──────── Records for processing

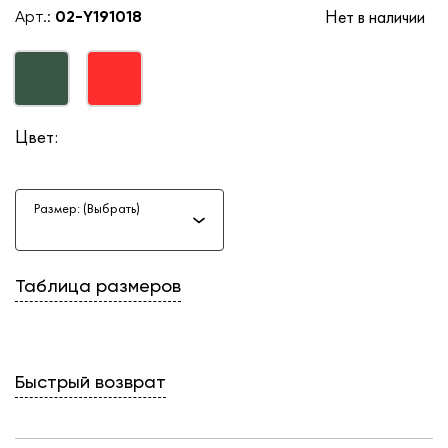
Нет в наличии
Арт.:
02-Y191018
Цвет:
Размер: (Выбрать)
Таблица размеров
Быстрый возврат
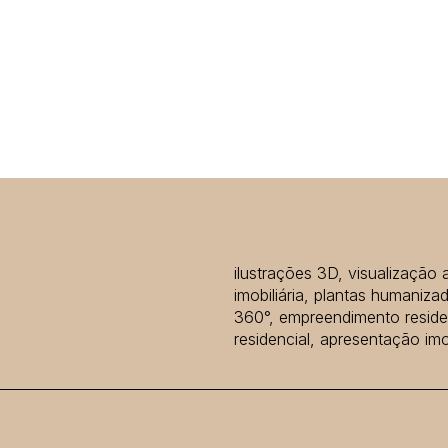
ilustrações 3D, visualização 
imobiliária, plantas humanizad
360°, empreendimento residen
residencial, apresentação imob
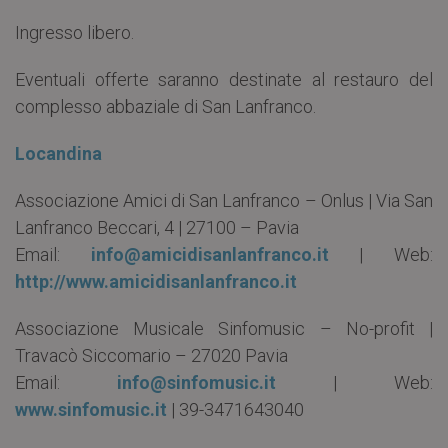
Ingresso libero.
Eventuali offerte saranno destinate al restauro del
complesso abbaziale di San Lanfranco.
Locandina
Associazione Amici di San Lanfranco – Onlus | Via San
Lanfranco Beccari, 4 | 27100 – Pavia
Email:
info@amicidisanlanfranco.it
| Web:
http://www.amicidisanlanfranco.it
Associazione Musicale Sinfomusic – No-profit |
Travacò Siccomario – 27020 Pavia
Email:
info@sinfomusic.it
| Web:
www.sinfomusic.it
| 39-3471643040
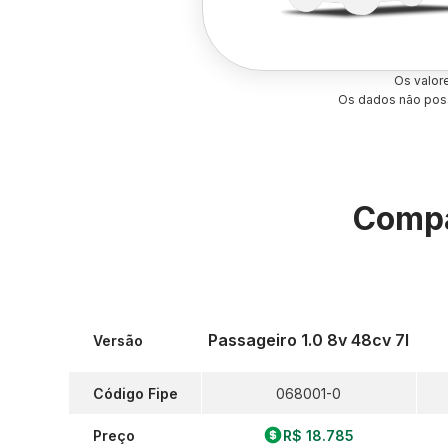
Os valor
Os dados não poss
Compa
Passageiro 1.0 8v 48cv 7l
Versão
Código Fipe
068001-0
Preço
R$ 18.785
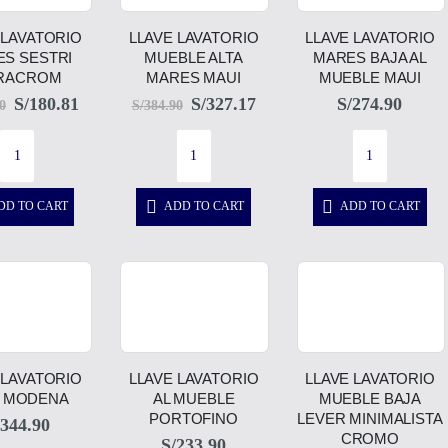
 LAVATORIO
LLAVE LAVATORIO
LLAVE LAVATORIO
S SESTRI
MUEBLE ALTA
MARES BAJA AL
RACROM
MARES MAUI
MUEBLE MAUI
S/
180.81
S/
327.17
S/
274.90
0
S/
384.90
DD TO CART
ADD TO CART
ADD TO CART
 LAVATORIO
LLAVE LAVATORIO
LLAVE LAVATORIO
A MODENA
AL MUEBLE
MUEBLE BAJA
PORTOFINO
LEVER MINIMALISTA
344.90
CROMO
S/
233.90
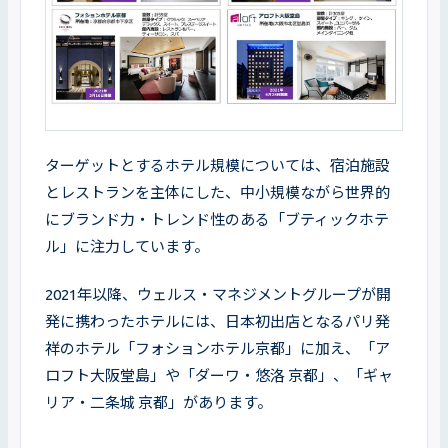
ターゲットとするホテル規模については、宿泊施設
とレストランを主体にした、中小規模ながら世界的
にブランド力・トレンド性のある「ブティックホテ
ル」に注力しています。
2021年以降、ウェルス・マネジメントグループが開
発に携わったホテルには、日本初出店となるパリ発
祥のホテル「フォションホテル京都」に加え、「ア
ロフト大阪堂島」や「ダーワ・悠洛 京都」、「ギャ
リア・二条城 京都」があります。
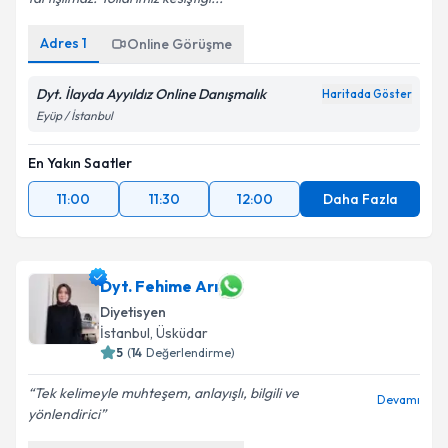
Adres
1
Online Görüşme
Dyt. İlayda Ayyıldız Online Danışmalık
Haritada Göster
Eyüp / İstanbul
En Yakın Saatler
11:00
11:30
12:00
Daha Fazla
Dyt. Fehime Arı
Diyetisyen
İstanbul
, Üsküdar
5
(
14
Değerlendirme)
Tek kelimeyle muhteşem, anlayışlı, bilgili ve
Devamı
yönlendirici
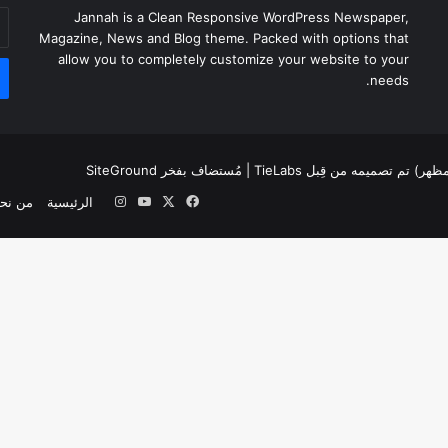
أد
Jannah is a Clean Responsive WordPress Newspaper,
بر
Magazine, News and Blog theme. Packed with options that
ال
allow you to completely customize your website to your
needs.
لمظهر) تم تصميمه من قِبل TieLabs
| مُستضاف بفخر
SiteGround
‫X
فيسبوك
‫YouTube
انستقرام
الرئيسية
من نح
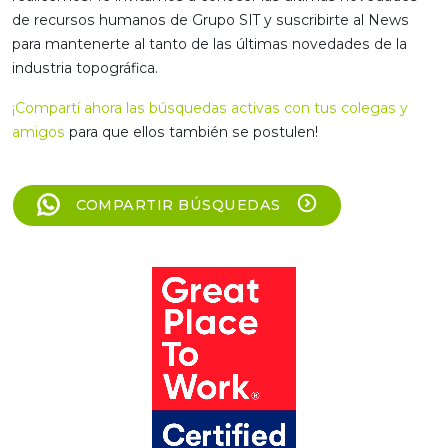
de recursos humanos de Grupo SIT y suscribirte al News
para mantenerte al tanto de las últimas novedades de la
industria topográfica.
¡Compartí ahora las búsquedas activas con tus colegas y
amigos
para que ellos también se postulen!
COMPARTIR BÚSQUEDAS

────────────────

▶ Exercise goal:
What you give back must be exactly the lines from the opening line of the entries through the line holding "Associazione Amici di", with no pictures.

▶ Answer to the exercise:
Нет в наличии
Арт.:
02-Y191018
Цвет:
Размер: (Выбрать)
Таблица размеров
Быстрый возврат
ilustrações 3D, visualização 
imobiliária, plantas humanizad
360°, empreendimento residen
residencial, apresentação imob
Ingresso libero.
Eventuali offerte saranno destinate al restauro del
complesso abbaziale di San Lanfranco.
Locandina
Associazione Amici di San Lanfranco – Onlus | Via San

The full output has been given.